How to simulate crawling by search engine bots?


You may choose one of the identification options for our crawler*, which can crawl your website as follows:
  • Standard browser – crawler uses this option by default and is a recommended one. Your website will load the same way your regular visitors see it.
  • Googlebot – this option is used to crawl your website as Google's crawler sees it. Our crawler will be signed in the same way as Google's web search bot (Googlebot/2.1)
  • YandexBot – this option is used to crawl your website as Yandex search bot sees it. Our crawler will be signed in the same way as the main Yandex search bot (YandexBot/3.0)
  • Baiduspider - our crawler will be signed in the same way as the Baidu Web Search Bot.
  • Mysitemapgenerator – use direct identification of our crawler if you need separate control settings and an ability to manage website access.
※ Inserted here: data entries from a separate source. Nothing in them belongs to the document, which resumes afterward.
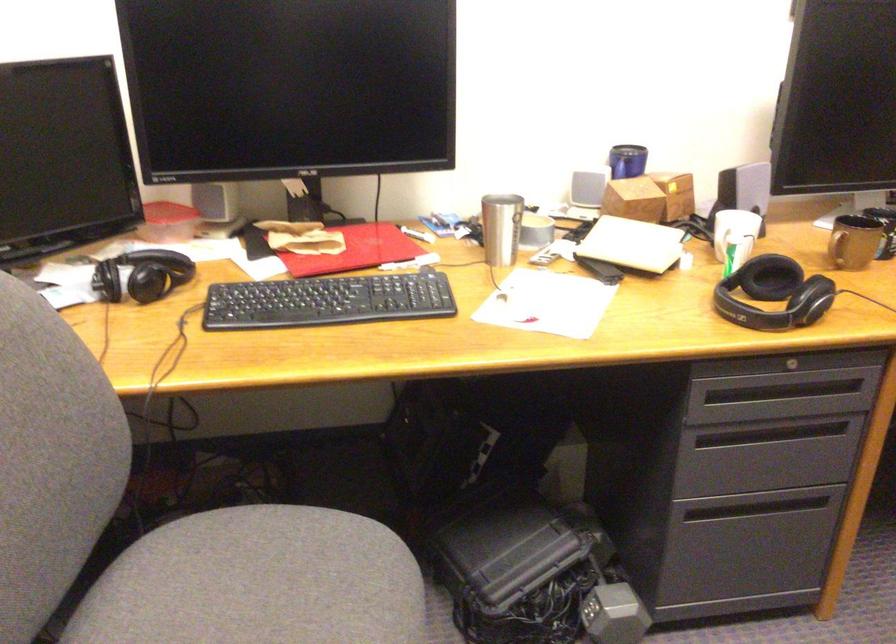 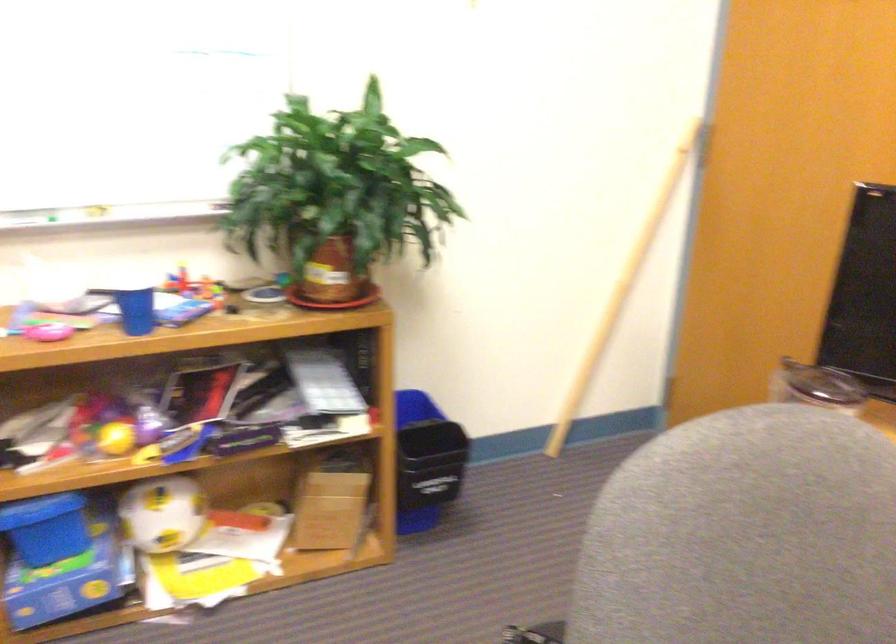 Question: The camera is either moving clockwise (left) or counter-clockwise (right) around the object. The first image is from the beginning of the video and the second image is from the end. Is the camera moving left or right when shooting the video?

Choices:
 (A) Left
 (B) Right

Answer: (B) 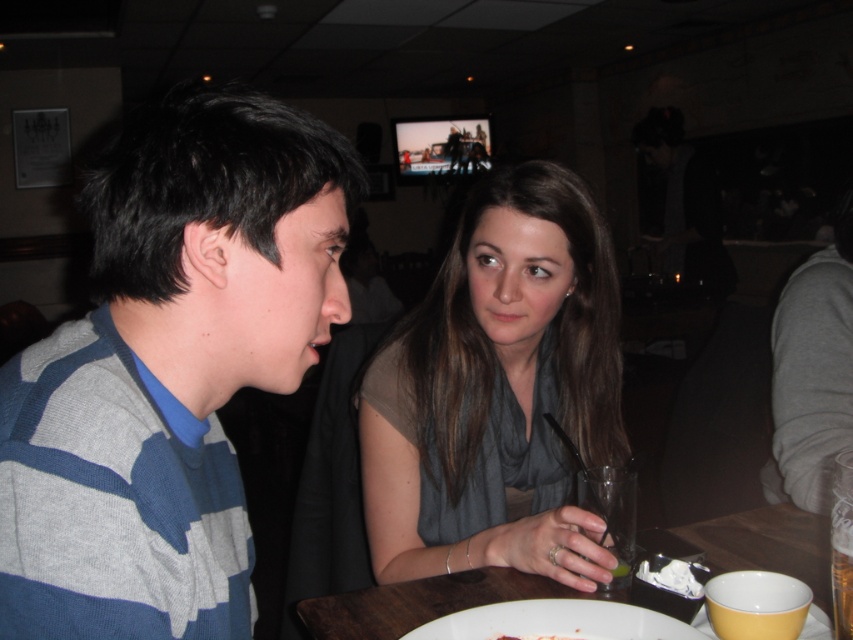 Question: Which object is farther from the camera taking this photo?

Choices:
 (A) wooden table at center
 (B) clear glass at lower center

Answer: (B)

Question: Can you confirm if striped knit sweater at left is positioned below matte gray scarf at center?

Choices:
 (A) no
 (B) yes

Answer: (A)

Question: Which object is farther from the camera taking this photo?

Choices:
 (A) striped knit sweater at left
 (B) wooden table at center

Answer: (B)

Question: Does matte gray scarf at center appear on the left side of white matte plate at lower center?

Choices:
 (A) yes
 (B) no

Answer: (B)

Question: Based on their relative distances, which object is farther from the white matte plate at lower center?

Choices:
 (A) wooden table at center
 (B) smooth white plate at center
 (C) matte gray scarf at center

Answer: (C)

Question: Is striped knit sweater at left smaller than smooth white plate at center?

Please note the ways in which the robots.txt file is processed when choosing different identification methods:
  • When choosing GoogleBot, YandexBot, Baiduspider or Mysitemapgenerator option, only instructions for a particular Bot are considered (User-agent: Googlebot, User-agent: Yandex, User-agent: Baiduspider, User-agent: Mysitemapgenerator – respectively). General instructions (in the User-agent: * section) will be used only if there are no “personal” ones.
  • If you are using Standard browser or Mysitemapgenerator, our crawler will consider only instructions in the Mysitemapgenerator section (User-agent: Mysitemapgenerator), and if it is missing, in the general section (User-agent: *) of the robots.txt file. Any other "personal" sections (such as User-agent: Googlebot or User-agent: Yandex) are not considered.